### YOUR INSTRUCTIONS
Your task is to copy every line of the records below that contains "Myriophylle".

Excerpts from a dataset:
· · · · ·
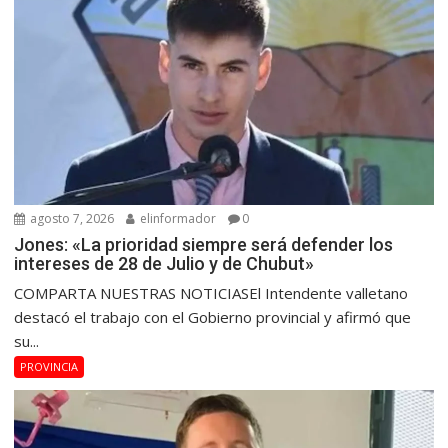
agosto 7, 2026
elinformador
0
Jones: «La prioridad siempre será defender los
intereses de 28 de Julio y de Chubut»
COMPARTA NUESTRAS NOTICIASEl Intendente valletano
destacó el trabajo con el Gobierno provincial y afirmó que
su...
PROVINCIA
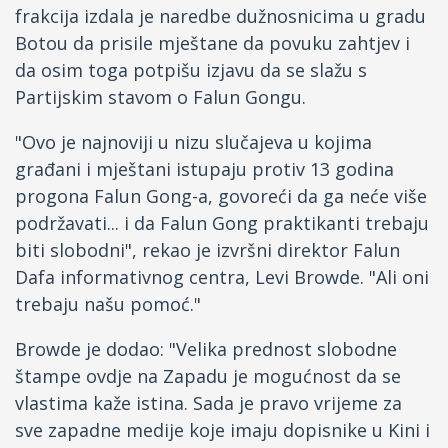
frakcija izdala je naredbe dužnosnicima u gradu
Botou da prisile mještane da povuku zahtjev i
da osim toga potpišu izjavu da se slažu s
Partijskim stavom o Falun Gongu.
"Ovo je najnoviji u nizu slučajeva u kojima
građani i mještani istupaju protiv 13 godina
progona Falun Gong-a, govoreći da ga neće više
podržavati... i da Falun Gong praktikanti trebaju
biti slobodni", rekao je izvršni direktor Falun
Dafa informativnog centra, Levi Browde. "Ali oni
trebaju našu pomoć."
Browde je dodao: "Velika prednost slobodne
štampe ovdje na Zapadu je mogućnost da se
vlastima kaže istina. Sada je pravo vrijeme za
sve zapadne medije koje imaju dopisnike u Kini i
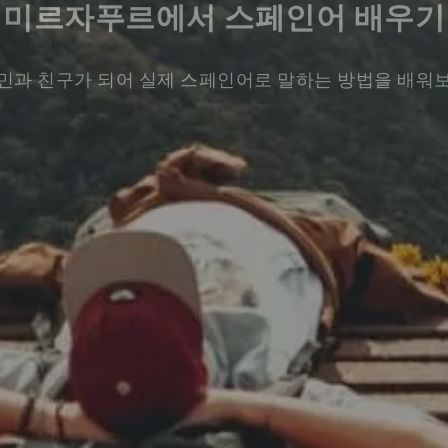
미르자푸르에서 스페인어 배우기
민과 친구가 되어 실제 스페인어로 말하는 방법을 배워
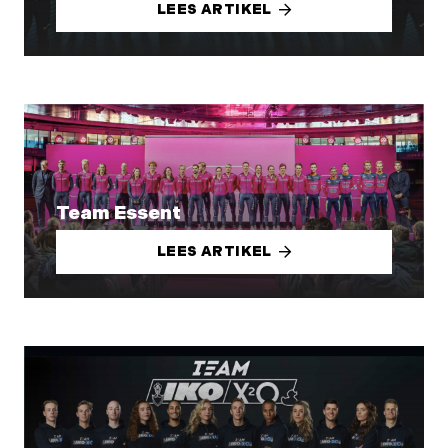
LEES ARTIKEL
Team Essent
LEES ARTIKEL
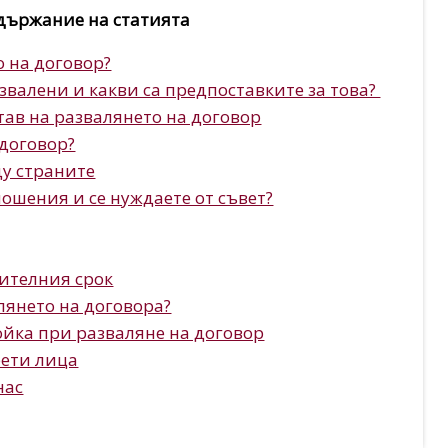
държание на статията
о на договор?
звалени и какви са предпоставките за това?
тав на развалянето на договор
 договор?
ду страните
ошения и се нуждаете от съвет?
ителния срок
лянето на договора?
ойка при разваляне на договор
рети лица
нас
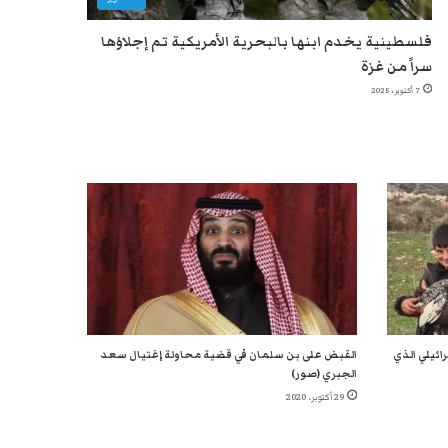
فلسطينية يخدم ابنها بالبحرية الأمريكية تم إجلاؤها
سراً من غزة
7 أكتوبر، 2025
ائيلي الذي
القبض على بن سلمان في قضية محاولة إغتيال سعد
الجبري (صور)
29 أكتوبر، 2020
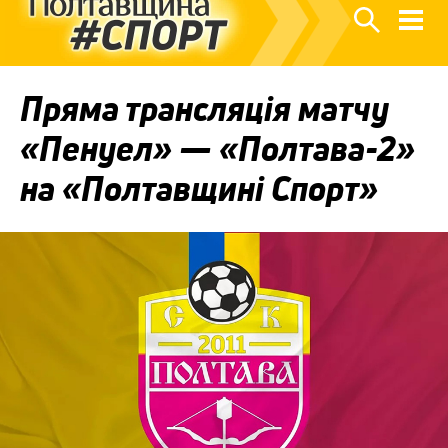
Пряма трансляція матчу
«Пенуел» — «Полтава-2»
на «Полтавщині Спорт»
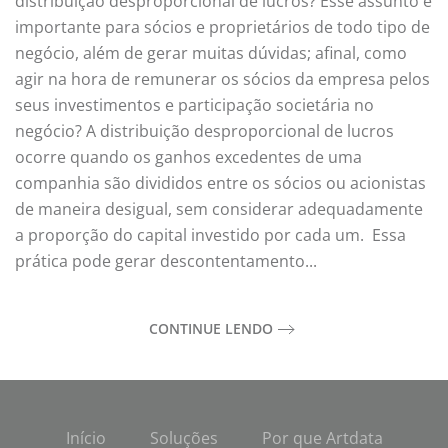
distribuição desproporcional de lucros? Esse assunto é
A
Distribu
importante para sócios e proprietários de todo tipo de
Desprop
negócio, além de gerar muitas dúvidas; afinal, como
de
Lucros
agir na hora de remunerar os sócios da empresa pelos
seus investimentos e participação societária no
negócio? A distribuição desproporcional de lucros
ocorre quando os ganhos excedentes de uma
companhia são divididos entre os sócios ou acionistas
de maneira desigual, sem considerar adequadamente
a proporção do capital investido por cada um. Essa
prática pode gerar descontentamento...
CONTINUE LENDO
Início
Soluções
Por que Artdata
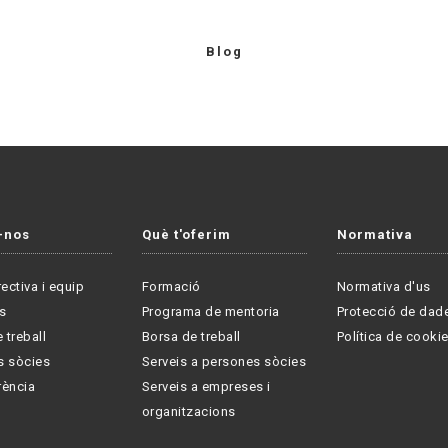
Blog
-nos
Què t'oferim
Normativa
rectiva i equip
Formació
Normativa d'us
s
Programa de mentoria
Protecció de dad
 treball
Borsa de treball
Política de cooki
s sòcies
Serveis a persones sòcies
rència
Serveis a empreses i
organitzacions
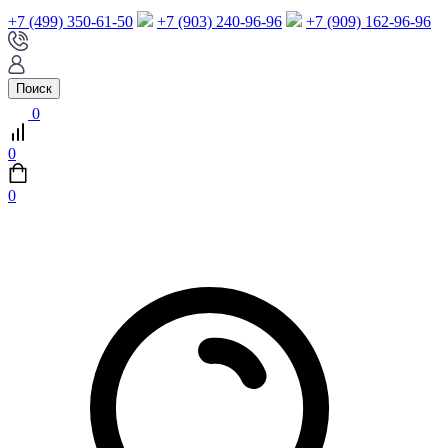
+7 (499) 350-61-50
+7 (903) 240-96-96
+7 (909) 162-96-96
Поиск
0
0
0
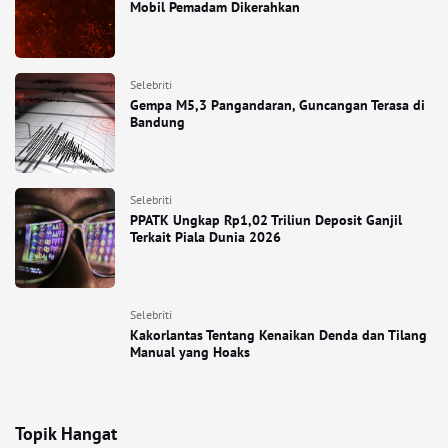
Mobil Pemadam Dikerahkan
Selebriti
Gempa M5,3 Pangandaran, Guncangan Terasa di
Bandung
Selebriti
PPATK Ungkap Rp1,02 Triliun Deposit Ganjil
Terkait Piala Dunia 2026
Selebriti
Kakorlantas Tentang Kenaikan Denda dan Tilang
Manual yang Hoaks
Topik Hangat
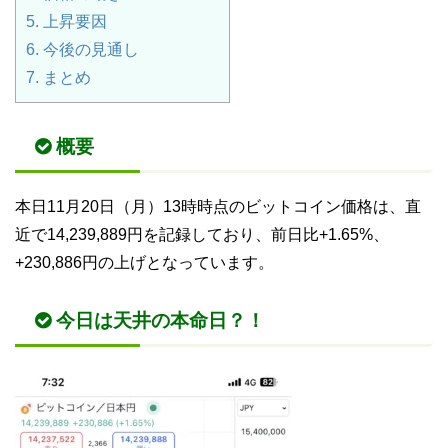
5.
上昇要因
6.
今後の見通し
7.
まとめ
概要
本日11月20日（月）13時時点のビットコイン価格は、直
近で14,239,889円を記録しており、前日比+1.65%、
+230,886円の上げとなっています。
今日は天井の本命日？！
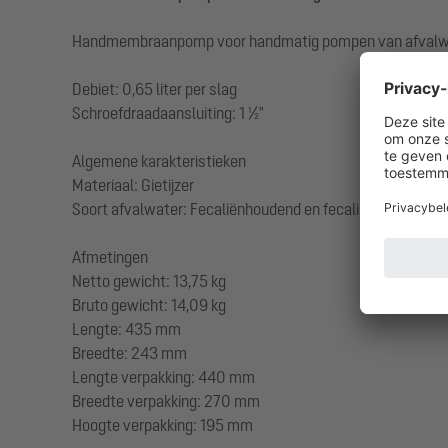
Handmembraanpomp voor handmatig pompen van afvalw
Debiet: 0,65 liter per slag
Schroefdraadaansluiting: 1 ½"
Algemene karakteristieken
Materiaal: Gietijzer
Soort afvalwater: Fecaliënhoudend en fecaliënvrij afvalw
Afmetingen
Netto gewicht: 13,75 kg
Bruto gewicht: 14,09 kg
Lengte: 435 mm
Breedte: 243 mm
Lengte verpakking: 440 mm
Breedte verpakking: 270 mm
Hoogte verpakking: 195 mm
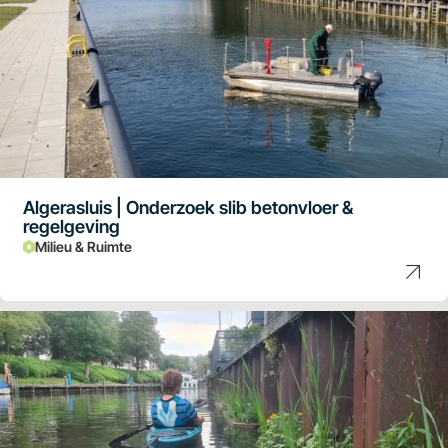
Algerasluis | Onderzoek slib betonvloer &
regelgeving
Milieu & Ruimte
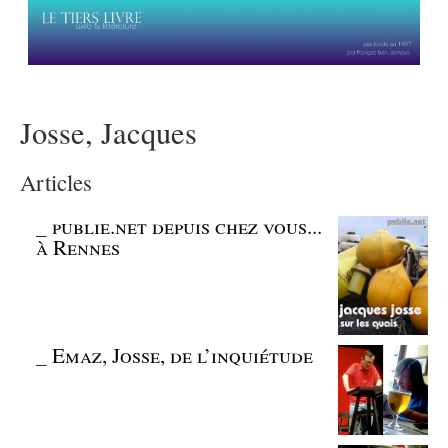
Josse, Jacques
Articles
_
publie.net depuis chez vous...
à Rennes
_
Emaz, Josse, de l’inquiétude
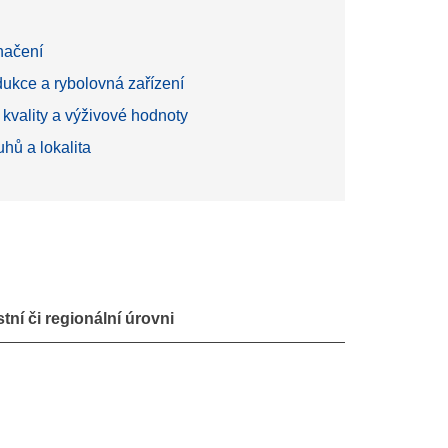
načení
ukce a rybolovná zařízení
kvality a výživové hodnoty
hů a lokalita
ní či regionální úrovni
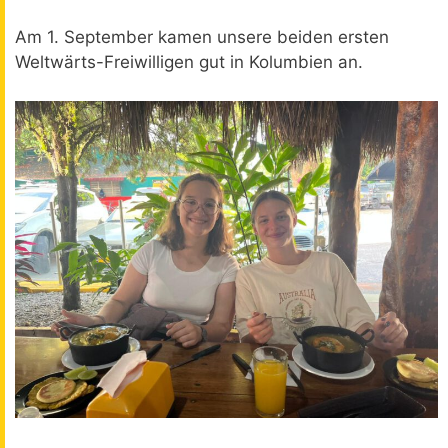
Am 1. September kamen unsere beiden ersten
Weltwärts-Freiwilligen gut in Kolumbien an.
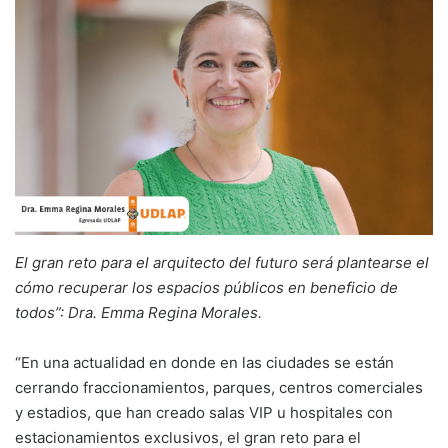
El gran reto para el arquitecto del futuro será plantearse el
cómo recuperar los espacios públicos en beneficio de
todos”: Dra. Emma Regina Morales.
“En una actualidad en donde en las ciudades se están
cerrando fraccionamientos, parques, centros comerciales
y estadios, que han creado salas VIP u hospitales con
estacionamientos exclusivos, el gran reto para el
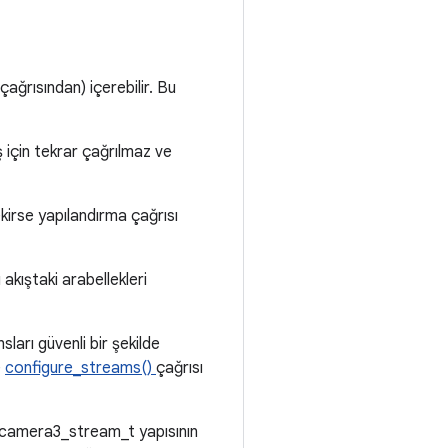
ağrısından) içerebilir. Bu
ış için tekrar çağrılmaz ve
kirse yapılandırma çağrısı
 akıştaki arabellekleri
ları güvenli bir şekilde
e
configure_streams()
çağrısı
r camera3_stream_t yapısının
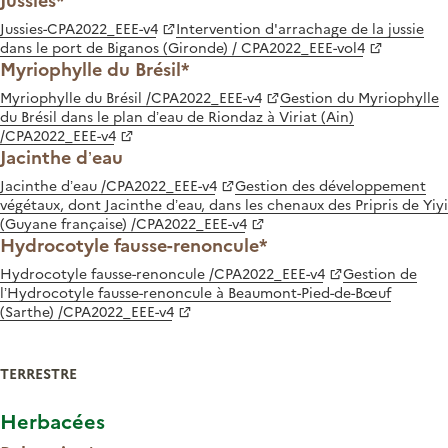
Jussies-CPA2022_EEE-v4
Intervention d'arrachage de la jussie
dans le port de Biganos (Gironde) / CPA2022_EEE-vol4
Myriophylle du Brésil*
Myriophylle du Brésil /CPA2022_EEE-v4
Gestion du Myriophylle
du Brésil dans le plan d’eau de Riondaz à Viriat (Ain)
/CPA2022_EEE-v4
Jacinthe d’eau
Jacinthe d’eau /CPA2022_EEE-v4
Gestion des développement
végétaux, dont Jacinthe d’eau, dans les chenaux des Pripris de Yiyi
(Guyane française) /CPA2022_EEE-v4
Hydrocotyle fausse-renoncule*
Hydrocotyle fausse-renoncule /CPA2022_EEE-v4
Gestion de
l’Hydrocotyle fausse-renoncule à Beaumont-Pied-de-Bœuf
(Sarthe) /CPA2022_EEE-v4
TERRESTRE
Herbacées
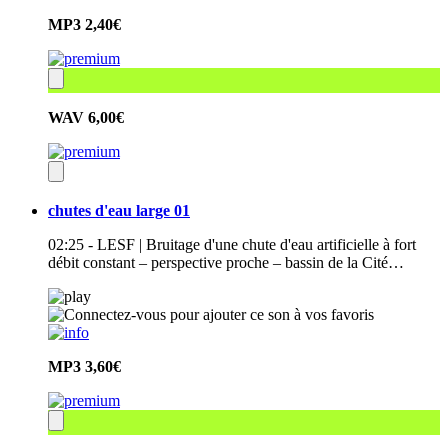
MP3
2,40€
WAV
6,00€
chutes d'eau large 01
02:25 - LESF | Bruitage d'une chute d'eau artificielle à fort
débit constant – perspective proche – bassin de la Cité…
MP3
3,60€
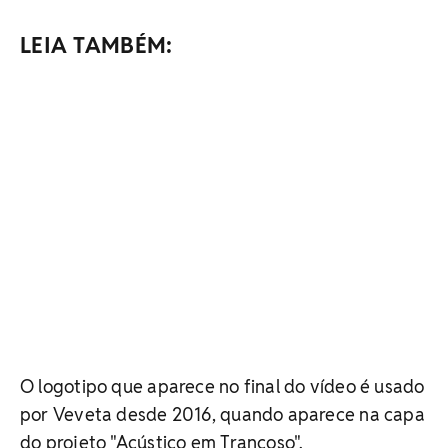
LEIA TAMBÉM:
O logotipo que aparece no final do vídeo é usado
por Veveta desde 2016, quando aparece na capa
do projeto "Acústico em Trancoso".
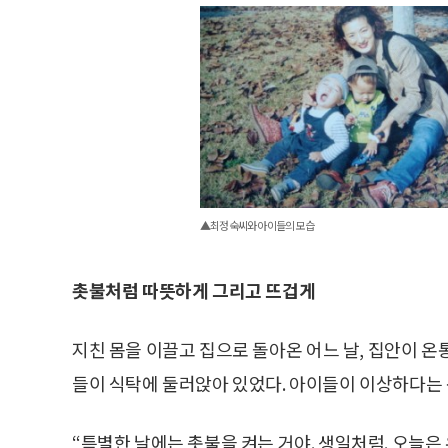
▲최정숙씨와 아이들의 모습
촛불처럼 따뜻하게 그리고 뜨겁게
지친 몸을 이끌고 집으로 돌아온 어느 날, 집안이 온
들이 식탁에 둘러앉아 있었다. 아이들이 이상하다는 
“특별한 날에는 촛불을 켜는 거야. 생일처럼. 오늘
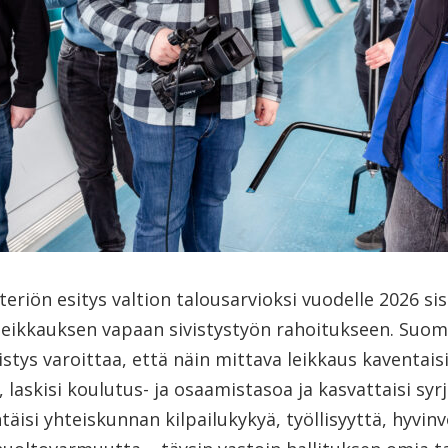
teriön esitys valtion talousarvioksi vuodelle 2026 sis
leikkauksen vapaan sivistystyön rahoitukseen. Suo
tys varoittaa, että näin mittava leikkaus kaventais
 laskisi koulutus- ja osaamistasoa ja kasvattaisi syrj
äisi yhteiskunnan kilpailukykyä, työllisyyttä, hyvinv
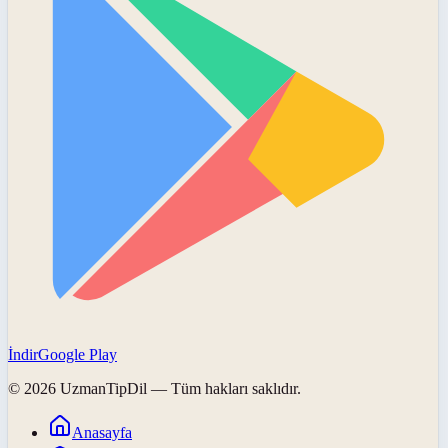
İndir
Google Play
©
2026
UzmanTipDil
— Tüm hakları saklıdır.
Anasayfa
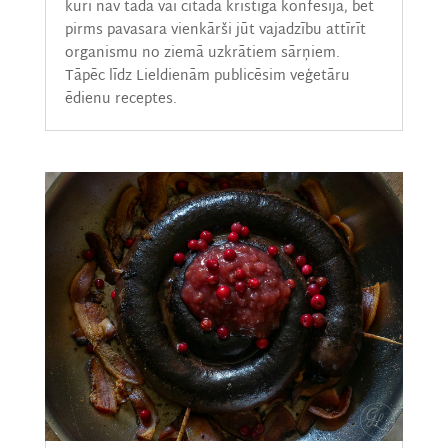
kuri nav tādā vai citādā kristīgā konfesijā, bet
pirms pavasara vienkārši jūt vajadzību attīrīt
organismu no ziemā uzkrātiem sārņiem.
Tāpēc līdz Lieldienām publicēsim veģetāru
ēdienu receptes.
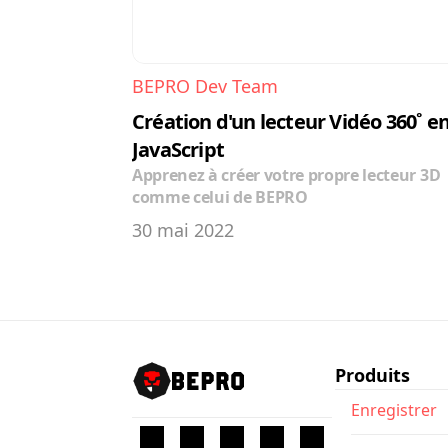
BEPRO Dev Team
Création d'un lecteur Vidéo 360˚ en
JavaScript
Apprenez à créer votre propre lecteur 3D 
comme celui de BEPRO
30 mai 2022
Produits
Enregistrer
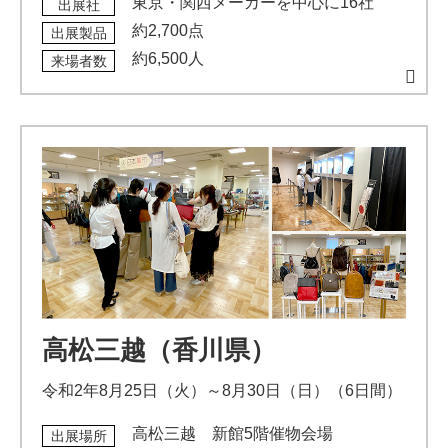
東京・関西メーカーを中心に16社
出展社
約2,700点
出展製品
約6,500人
来場者数
高松三越（香川県）
令和2年8月25日（火）～8月30日（日）（6日間）
高松三越 新館5階催物会場
出展場所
· · · · ·
### REPLY TO THE EXERCISE
Myriophylle du Brésil*
Myriophylle du Brésil /CPA2022_EEE-v4
Gestion du Myriophylle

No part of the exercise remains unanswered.